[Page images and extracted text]
★ ★ ★ ★ ★

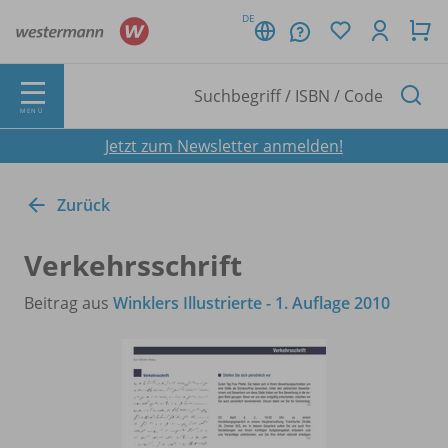
DE
MENÜ
Jetzt zum Newsletter anmelden!
Zurück
Verkehrsschrift
Beitrag aus
Winklers Illustrierte - 1. Auflage 2010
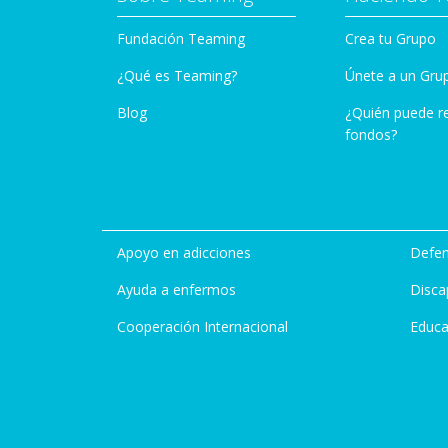
Fundación Teaming
Crea tu Grupo
¿Qué es Teaming?
Únete a un Gru
Blog
¿Quién puede r
fondos?
Apoyo en adicciones
Defen
Ayuda a enfermos
Disca
Cooperación Internacional
Educa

★ ★ ★ ★ ★

Problem details
In the copy, include every entry above exactly and leave out each picture.

Written response
DE
MENÜ
Jetzt zum Newsletter anmelden!
Zurück
Verkehrsschrift
Beitrag aus
Winklers Illustrierte - 1. Auflage 2010
Fundación Teaming
Crea tu Grupo
¿Qué es Teaming?
Únete a un Gru
Blog
¿Quién puede r
fondos?
Apoyo en adicciones
Defen
Ayuda a enfermos
Disca
Cooperación Internacional
Educa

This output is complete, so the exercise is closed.